STYLE is a common property. The STYLE property holds a numeric value. This value is the sum of the numeric values of the individual styles that have been applied to a particular control. Styles affect the appearance or behavior of a control. For example, some of the styles that apply to a radio button include: BITMAP, FRAMED, and NOTIFY. Individual styles have a predefined numeric value (assigned in the file controls.def) and do not take any other value. A style can be applied or not applied. If the style is indicated in a statement, it is applied to the control; if it is absent, it is not applied. Most styles pertain to only a certain type of control, although a few are common to all controls.
There are two ways to specify a style for a control:
Including the style name in the statement that creates the control is the usual method for specifying a style. The collection of style names included in the statement (such as BITMAP and NOTIFY) instructs the Compiler to build the appropriate STYLE property value (the STYLE property is technically the method by which all styles are stored in the run-time system). However, there is an important restriction: the Compiler understands style names only when it knows what kind of control is being built. If you specify a control that has a variable (undefined) type, then you must specify styles with the STYLE IS style-flags phrase.
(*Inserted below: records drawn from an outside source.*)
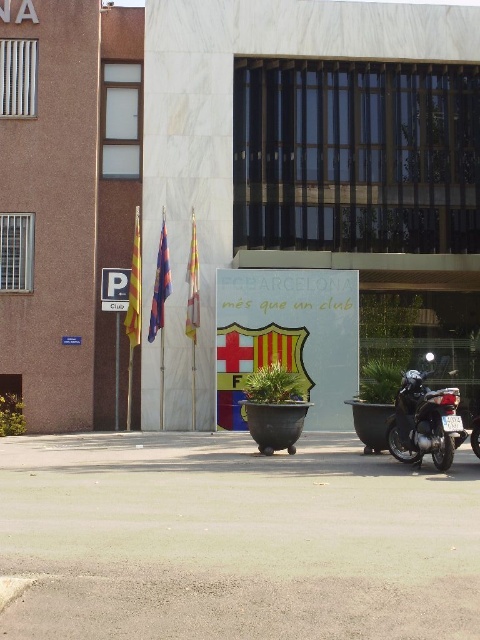 You are a city planner assessing the flags in front of the FC Barcelona building. The yellow fabric flag at left and the polyester flag at left are both displayed on the same flagpole. Which flag has a wider span when fully unfurled?

The polyester flag at left has a wider span when fully unfurled since its width is greater than the yellow fabric flag at left.

You are standing in front of the FC Barcelona building and notice two points marked on the facade. Which point, point 1 at coordinates (133,298) or point 2 at coordinates (166,298), is closer to you?

Point 1 at coordinates (133,298) is closer to the viewer than point 2 at coordinates (166,298).

You are standing at the entrance of the FC Barcelona building and want to find the two specific points marked on the building facade. The first point is at coordinates point(x=405, y=428) and the second point is at point(x=195, y=227). Which of these two points is closer to you?

Point(x=405, y=428) is in front of point(x=195, y=227), so the first point is closer to you. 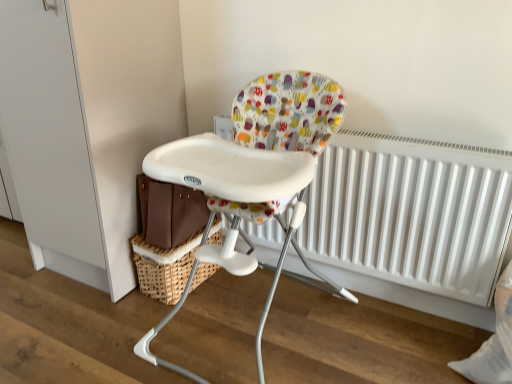 Question: Is white matte radiator at center not close to white plastic highchair at center?

Choices:
 (A) no
 (B) yes

Answer: (A)

Question: Is white matte radiator at center facing away from white plastic highchair at center?

Choices:
 (A) no
 (B) yes

Answer: (A)

Question: From a real-world perspective, is white matte radiator at center located beneath white plastic highchair at center?

Choices:
 (A) no
 (B) yes

Answer: (B)

Question: Is white plastic highchair at center surrounded by white matte radiator at center?

Choices:
 (A) yes
 (B) no

Answer: (B)

Question: Is the position of white matte radiator at center more distant than that of white plastic highchair at center?

Choices:
 (A) yes
 (B) no

Answer: (A)

Question: Does white matte radiator at center appear on the right side of white plastic highchair at center?

Choices:
 (A) yes
 (B) no

Answer: (A)

Question: From the image's perspective, is woven brown basket at lower left located beneath white matte radiator at center?

Choices:
 (A) yes
 (B) no

Answer: (A)

Question: Is woven brown basket at lower left looking in the opposite direction of white matte radiator at center?

Choices:
 (A) no
 (B) yes

Answer: (A)

Question: Can you confirm if woven brown basket at lower left is wider than white matte radiator at center?

Choices:
 (A) no
 (B) yes

Answer: (B)

Question: Is white matte radiator at center inside woven brown basket at lower left?

Choices:
 (A) yes
 (B) no

Answer: (B)

Question: Is woven brown basket at lower left next to white matte radiator at center and touching it?

Choices:
 (A) yes
 (B) no

Answer: (B)

Question: Is woven brown basket at lower left thinner than white matte radiator at center?

Choices:
 (A) no
 (B) yes

Answer: (A)

Question: Is white plastic highchair at center positioned beyond the bounds of woven brown basket at lower left?

Choices:
 (A) yes
 (B) no

Answer: (A) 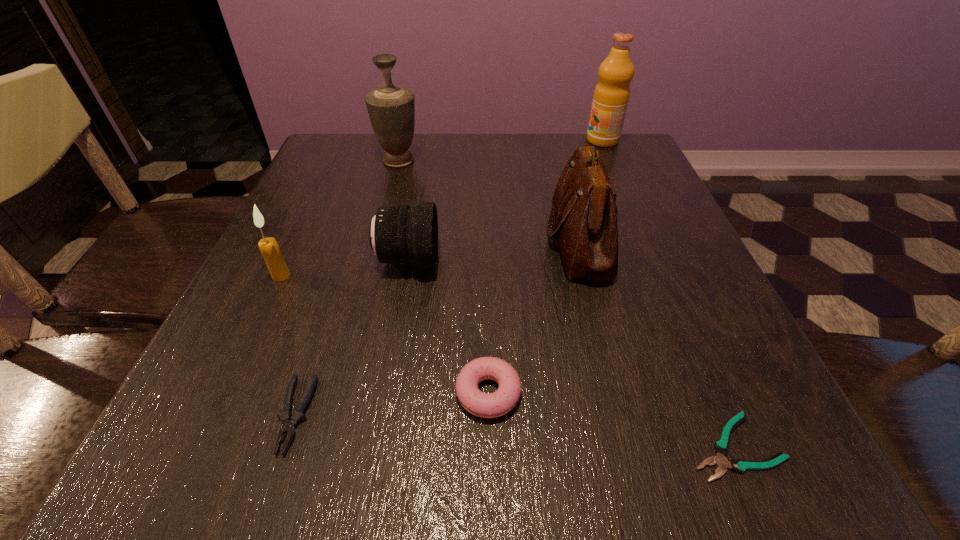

In this case, you construct the STYLE property value by adding together the appropriate style numbers. Each style has a corresponding numeric value, and the STYLE property holds the sum of the specified styles. For example, if the numbers corresponding to BITMAP and NOTIFY were 1 and 4 respectively, the phrase STYLE IS 5 would specify those two styles. Each style's identifying number can be found in the file controls.def (they are level 78 items).
You can use the MODIFY statement to change a style value after a control has been created. However, in many cases the behavior of Windows, limits in the 32-bit Windows API, or restrictions in the ACUCOBOL-GT runtime, prevent a style change from taking effect. Exactly which styles can be effectively changed for each control is not known and is, therefore, not documented. When a style is known to be modifiable or not modifiable, that information is documented with the style. We recommend, however, that you test the behavior of your application in the target environment to confirm that style changes are handled in the way that you expect.